Another driver of healthcare inflation comes in the form of population demographics. “When you have a young population like we do in South Africa, the benefits of fighting a disease like Covid 19 are different to other older countries. We have had fewer deaths despite very large infection rates. This is a result of a younger population however we are seeing an ageing population in the professional market and even the medical scheme market. ,” says Comrie. “This number of elderly people will continue to increase, which will put further strain on the healthcare system and lead to rising costs,” says Comrie.
According to the WHO's World Report on Ageing and Health, the proportion of South Africa's population aged 60 years or older will double from 7.7% to 15.4% of the country's total population over the next 35 years. Comrie says age and a growing burden of disease even amongst the younger population are driving people to use healthcare services more regularly than in the past. This will result in growing healthcare inflation, and we must focus on creating a healthier population through preventative measures such as healthy activities and behaviours.

Lastly, Comrie points to basic economics and fact that we have fewer doctors and specialists which means long waiting lists even in the private sector further while these specialists can demand much higher remuneration. “This is not about the clinic or available hospital facilities but the skills who operate and provide services in these facilities.
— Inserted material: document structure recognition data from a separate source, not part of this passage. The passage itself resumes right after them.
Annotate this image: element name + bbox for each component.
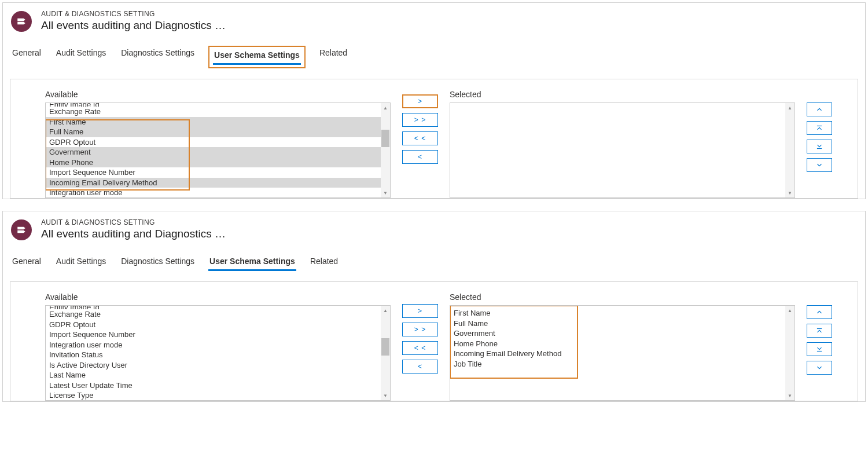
list-item[interactable]: Last Name — [46, 370, 381, 380]
tab-strip: General Audit Settings Diagnostics Setti… — [3, 243, 865, 274]
list-item[interactable]: Government — [46, 147, 381, 158]
add-button[interactable]: > — [402, 304, 438, 318]
list-item[interactable]: Incoming Email Delivery Method — [450, 349, 785, 359]
list-item[interactable]: Job Title — [450, 359, 785, 369]
list-item[interactable]: Incoming Email Delivery Method — [46, 178, 381, 188]
list-item[interactable]: First Name — [46, 117, 381, 127]
selected-listbox[interactable]: ▲ ▼ — [450, 102, 795, 198]
scroll-up-icon[interactable]: ▲ — [785, 103, 795, 112]
tab-audit-settings[interactable]: Audit Settings — [55, 46, 107, 68]
breadcrumb: AUDIT & DIAGNOSTICS SETTING — [41, 218, 226, 226]
tab-general[interactable]: General — [11, 46, 42, 68]
dual-list-picker: Available Entity Image Id Exchange Rate … — [45, 292, 832, 401]
list-item[interactable]: Integration user mode — [46, 340, 381, 350]
selected-column: Selected First Name Full Name Government… — [450, 292, 795, 401]
remove-button[interactable]: < — [402, 360, 438, 374]
selected-label: Selected — [450, 292, 795, 302]
move-up-button[interactable] — [807, 102, 832, 116]
list-item[interactable]: Integration user mode — [46, 188, 381, 197]
move-up-button[interactable] — [807, 305, 832, 319]
list-item[interactable]: Home Phone — [450, 339, 785, 349]
move-buttons: > > > < < < — [402, 292, 438, 374]
remove-button[interactable]: < — [402, 150, 438, 164]
tab-strip: General Audit Settings Diagnostics Setti… — [3, 34, 865, 72]
tab-diagnostics-settings[interactable]: Diagnostics Settings — [120, 46, 196, 68]
add-all-button[interactable]: > > — [402, 113, 438, 127]
available-label: Available — [45, 292, 391, 302]
scroll-thumb[interactable] — [381, 338, 389, 356]
page-header: AUDIT & DIAGNOSTICS SETTING All events a… — [3, 211, 865, 243]
order-buttons — [807, 292, 832, 375]
scroll-down-icon[interactable]: ▼ — [785, 391, 795, 400]
scroll-down-icon[interactable]: ▼ — [785, 188, 795, 197]
list-item[interactable]: Latest User Update Time — [46, 380, 381, 391]
scroll-thumb[interactable] — [381, 130, 389, 147]
list-item[interactable]: Is Active Directory User — [46, 360, 381, 371]
panel-before: AUDIT & DIAGNOSTICS SETTING All events a… — [2, 2, 866, 199]
tab-user-schema-settings[interactable]: User Schema Settings — [208, 254, 296, 271]
scroll-down-icon[interactable]: ▼ — [381, 188, 390, 197]
move-top-button[interactable] — [807, 121, 832, 135]
scroll-up-icon[interactable]: ▲ — [785, 306, 795, 315]
tab-diagnostics-settings[interactable]: Diagnostics Settings — [120, 254, 196, 271]
available-column: Available Entity Image Id Exchange Rate … — [45, 292, 391, 401]
move-buttons: > > > < < < — [402, 90, 438, 164]
add-button[interactable]: > — [402, 94, 438, 108]
scroll-down-icon[interactable]: ▼ — [381, 391, 390, 400]
available-listbox[interactable]: Entity Image Id Exchange Rate GDPR Optou… — [45, 305, 391, 401]
list-item[interactable]: Government — [450, 328, 785, 339]
tab-audit-settings[interactable]: Audit Settings — [55, 254, 107, 271]
page-title: All events auditing and Diagnostics … — [41, 19, 226, 32]
tab-general[interactable]: General — [11, 254, 42, 271]
available-column: Available Entity Image Id Exchange Rate … — [45, 90, 391, 198]
tab-user-schema-settings[interactable]: User Schema Settings — [213, 48, 301, 65]
move-down-button[interactable] — [807, 361, 832, 375]
list-item[interactable]: License Type — [46, 390, 381, 400]
remove-all-button[interactable]: < < — [402, 341, 438, 355]
settings-entity-icon — [11, 11, 32, 32]
list-item[interactable]: Full Name — [450, 318, 785, 329]
move-bottom-button[interactable] — [807, 342, 832, 356]
scrollbar[interactable]: ▲ ▼ — [785, 306, 795, 400]
list-item[interactable]: Exchange Rate — [46, 107, 381, 117]
highlight-active-tab: User Schema Settings — [208, 46, 306, 68]
list-item[interactable]: Full Name — [46, 127, 381, 137]
available-listbox[interactable]: Entity Image Id Exchange Rate First Name… — [45, 102, 391, 198]
breadcrumb: AUDIT & DIAGNOSTICS SETTING — [41, 10, 226, 18]
add-all-button[interactable]: > > — [402, 323, 438, 336]
dual-list-picker: Available Entity Image Id Exchange Rate … — [45, 90, 832, 198]
list-item[interactable]: Import Sequence Number — [46, 167, 381, 178]
list-item[interactable]: Exchange Rate — [46, 309, 381, 320]
list-item[interactable]: Invitation Status — [46, 350, 381, 360]
list-item[interactable]: Home Phone — [46, 158, 381, 168]
list-item[interactable]: First Name — [450, 308, 785, 318]
list-item[interactable]: Import Sequence Number — [46, 329, 381, 340]
scrollbar[interactable]: ▲ ▼ — [381, 103, 390, 197]
tab-related[interactable]: Related — [309, 254, 339, 271]
list-item[interactable]: GDPR Optout — [46, 320, 381, 330]
settings-entity-icon — [11, 219, 32, 240]
tab-related[interactable]: Related — [318, 46, 348, 68]
selected-listbox[interactable]: First Name Full Name Government Home Pho… — [450, 305, 795, 401]
list-item[interactable]: GDPR Optout — [46, 137, 381, 148]
available-label: Available — [45, 90, 391, 99]
content-area: Available Entity Image Id Exchange Rate … — [10, 281, 858, 401]
scroll-up-icon[interactable]: ▲ — [381, 103, 390, 112]
order-buttons — [807, 90, 832, 172]
content-area: Available Entity Image Id Exchange Rate … — [10, 79, 858, 199]
remove-all-button[interactable]: < < — [402, 131, 438, 145]
selected-label: Selected — [450, 90, 795, 99]
move-bottom-button[interactable] — [807, 140, 832, 153]
scrollbar[interactable]: ▲ ▼ — [381, 306, 390, 400]
selected-column: Selected ▲ ▼ — [450, 90, 795, 198]
page-title: All events auditing and Diagnostics … — [41, 228, 226, 240]
scroll-up-icon[interactable]: ▲ — [381, 306, 390, 315]
panel-after: AUDIT & DIAGNOSTICS SETTING All events a… — [2, 211, 866, 402]
page-header: AUDIT & DIAGNOSTICS SETTING All events a… — [3, 3, 865, 34]
scrollbar[interactable]: ▲ ▼ — [785, 103, 795, 197]
move-top-button[interactable] — [807, 324, 832, 338]
move-down-button[interactable] — [807, 158, 832, 172]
We are simply not creating enough nurses, doctors, and specialists in our system to actually create more supply of services for people to access.”
This sentiment has been echoed by our own Minister of Health Dr Joe Phaahla, who revealed in parliamentary Q&A that the country currently has a doctor-to-patient ratio of 1 to 3,198. When compared to 2019, when that ratio was sitting at 1 to 1,266, Comrie says the future requires serious intervention to create a wider base of healthcare skills, and unfortunately until this happens healthcare costs will continue to escalate.

As private healthcare costs continue to rise, Comrie believes medical schemes have a fundamental role to play in curbing those costs. “We are always carefully considering the claims we receive and engage regularly with specialists and hospital groups to limit their prices but also to improve their outcomes.”
Issues like hospital-acquired infections, or instances where procedures need to be repeated, are quite carefully monitored and Comrie says medical schemes are in a good position to analyse those performance numbers in a bid to get the best value in terms of healthcare outcomes for members. “That process is ongoing to analyse claims and trends every month of every year so when we reach the next year we are positioned to tailor-make our benefits so that they are more in line with what people need.”
Despite these efforts, Comrie says the issue of healthcare inflation will always play a role in price increases. “All we can do is try our best to identify the problems, find possible solutions and prepare ourselves for the changes that we can predict,” he concludes.